[Saved data entries]
Content starts
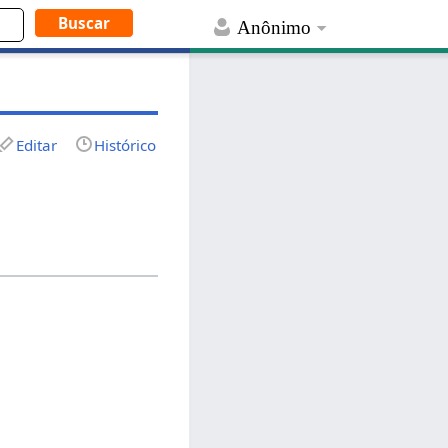
Anônimo
Editar
Histórico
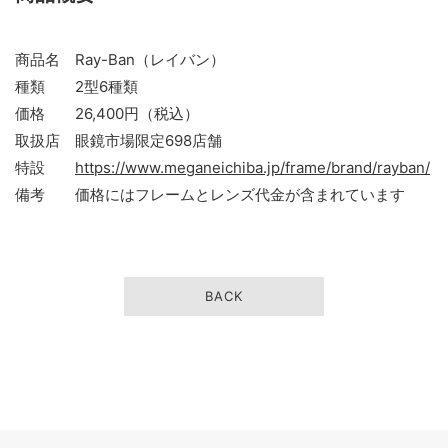
商品名 Ray-Ban（レイバン）
種類 2型6種類
価格 26,400円（税込）
取扱店 眼鏡市場限定698店舗
特設
https://www.meganeichiba.jp/frame/brand/rayban/
備考 価格にはフレームとレンズ代金が含まれています
BACK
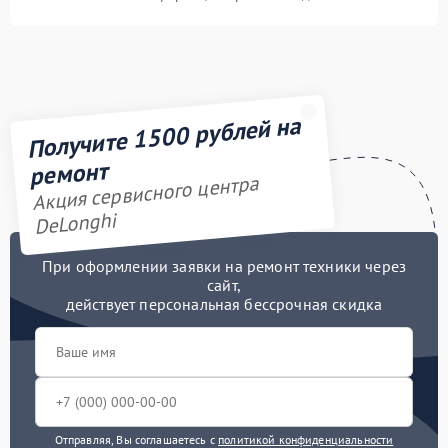
Получите 1500 рублей на
ремонт
Акция сервисного центра
DeLonghi
При оформлении заявки на ремонт техники через
сайт,
действует персональная бессрочная скидка
Отправляя, Вы соглашаетесь с
политикой конфиденциальности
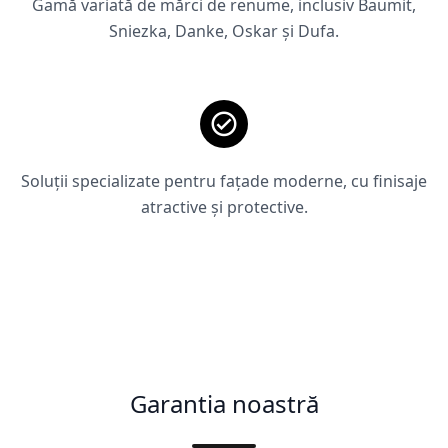
Gamă variată de mărci de renume, inclusiv Baumit,
Sniezka, Danke, Oskar și Dufa.
Soluții specializate pentru fațade moderne, cu finisaje
atractive și protective.
Garantia noastră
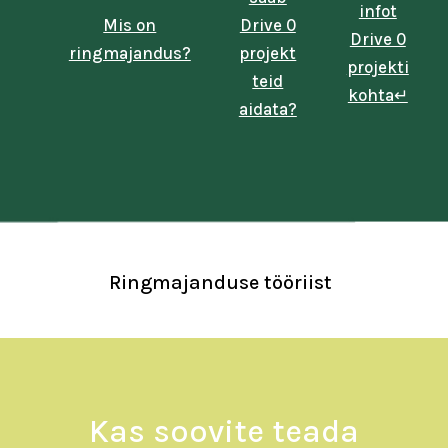
infot
Mis on
Drive 0
Drive 0
ringmajandus?
projekt
projekti
teid
kohta↵
aidata?
Ringmajanduse tööriist
l
Kas soovite teada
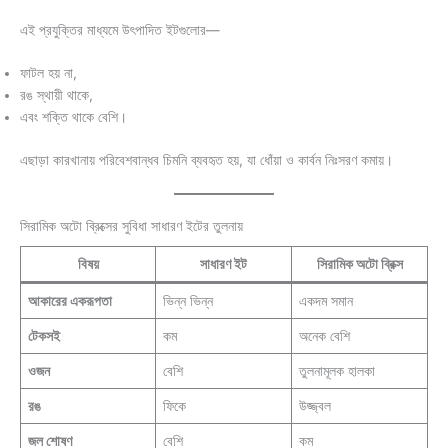
এই প্রযুক্তির মাধ্যমে উৎপাদিত ইটগুলোর—
ফাটল হয় না,
রঙ স্থায়ী থাকে,
এবং শক্তি থাকে বেশি।
এছাড়া কারখানায় পরিবেশবান্ধব চিমনি ব্যবহৃত হয়, যা ধোঁয়া ও কার্বন নিঃসরণ কমায়।
সিরামিক অটো ব্রিক্সের সুবিধা সাধারণ ইটের তুলনায়
বিষয়
সাধারণ ইট
সিরামিক অটো ব্রিক্স
আকারের একরূপতা
ভিন্ন ভিন্ন
একদম সমান
টেকসই
কম
অনেক বেশি
ওজন
বেশি
তুলনামূলক হালকা
রঙ
ফিকে
উজ্জ্বল
জল শোষণ
বেশি
কম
Content ends
[WHAT YOU WILL DO]
Set every line of the records down again exactly, and exclude all pictures.

[OUTPUT OF THE EXERCISE]
Anônimo
Editar
Histórico
商品名 Ray-Ban（レイバン）
種類 2型6種類
価格 26,400円（税込）
取扱店 眼鏡市場限定698店舗
特設
https://www.meganeichiba.jp/frame/brand/rayban/
備考 価格にはフレームとレンズ代金が含まれています
BACK
Получите 1500 рублей на
ремонт
Акция сервисного центра
DeLonghi
При оформлении заявки на ремонт техники через
сайт,
действует персональная бессрочная скидка
Отправляя, Вы соглашаетесь с
политикой конфиденциальности
Gamă variată de mărci de renume, inclusiv Baumit,
Sniezka, Danke, Oskar și Dufa.
Soluții specializate pentru fațade moderne, cu finisaje
atractive și protective.
Garantia noastră
infot
Mis on
Drive 0
Drive 0
ringmajandus?
projekt
projekti
teid
kohta↵
aidata?
Ringmajanduse tööriist
l
Kas soovite teada
এই প্রযুক্তির মাধ্যমে উৎপাদিত ইটগুলোর—
ফাটল হয় না,
রঙ স্থায়ী থাকে,
এবং শক্তি থাকে বেশি।
এছাড়া কারখানায় পরিবেশবান্ধব চিমনি ব্যবহৃত হয়, যা ধোঁয়া ও কার্বন নিঃসরণ কমায়।
সিরামিক অটো ব্রিক্সের সুবিধা সাধারণ ইটের তুলনায়
বিষয়
সাধারণ ইট
সিরামিক অটো ব্রিক্স
আকারের একরূপতা
ভিন্ন ভিন্ন
একদম সমান
টেকসই
কম
অনেক বেশি
ওজন
বেশি
তুলনামূলক হালকা
রঙ
ফিকে
উজ্জ্বল
জল শোষণ
বেশি
কম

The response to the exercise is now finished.